A typ­i­cal day’s classes might start at 8 a.m. and con­tinue un­til din­ner at 6 p.m., with a break for lunch at noon. Even af­ter din­ner, stu­dents re­turn to their class­rooms to work on home­work for sev­eral hours, of­ten un­der the su­per­vi­sion of a teacher. By the time stu­dents reach their se­nior year, it’s not un­com­mon to stay up well past mid­night to work on home­work and study to pre­pare for the dreaded gaokao— China’s make-or-break col­lege en­trance exam, where a few points one way or an­other can be the de­cid­ing fac­tor in which uni­ver­si­ties will ac­cept you.

The pres­sure can be in­cred­i­bly in­tense. Dis­ci­pline from par­ents and teach­ers is of­ten harsh, even if it’s meted out with the best of in­ten­tions. Signs in school hall­ways stress that the only path to suc­cess is to get up ear­lier and work harder. The weight and stress of it all can be enough to break some­one.

De­spite it all, I was con­tin­u­ally amazed at the per­se­ver­ance and heart in so many of my stu­dents. When fac­ing so much pres­sure, it’s easy to be­come frus­trated, an­gry or de­pressed, and some do. It’s not easy to dig in your heels and keep push­ing your­self to work harder day af­ter day. High­school ex­pe­ri­ence in China may be a bat­tle, but I was im­pressed by how many stu­dents kept fight­ing. Not just fight­ing to do well in their stud­ies, but to main­tain a pos­i­tive, hope­ful out­look on life. Meet­ing so many tal­ented stu­dents full of cu­rios­ity, warmth, pas­sion and courage was in­spir­ing. It was their heart as much as any­thing that made me de­cide to con­tinue my con­tract for a sec­ond year.

I loved my stu­dents and bragged about them ev­ery chance I got. I was priv­i­leged to be able to teach and get to know them, and I have no doubt they are go­ing to make the world a bet­ter place.
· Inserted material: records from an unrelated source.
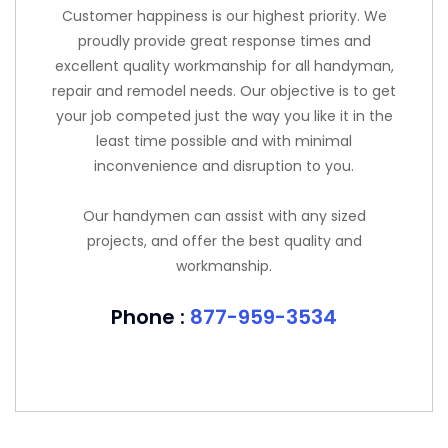
Customer happiness is our highest priority. We
proudly provide great response times and
excellent quality workmanship for all handyman,
repair and remodel needs. Our objective is to get
your job competed just the way you like it in the
least time possible and with minimal
inconvenience and disruption to you.
Our handymen can assist with any sized
projects, and offer the best quality and
workmanship.
Phone :
877-959-3534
The au­thor is a se­nior train­ing spe­cial­ist at Ob­jec­tiva Soft­ware So­lu­tions.

June 12, 2016: A class­room full of stu­dents who keep their spirits high as they pre­pare for their gru­el­ing fi­nal year of high school.

June 17, 2016: Self-por­trait of the au­thor with his high-school stu­dents dur­ing the last week of classes.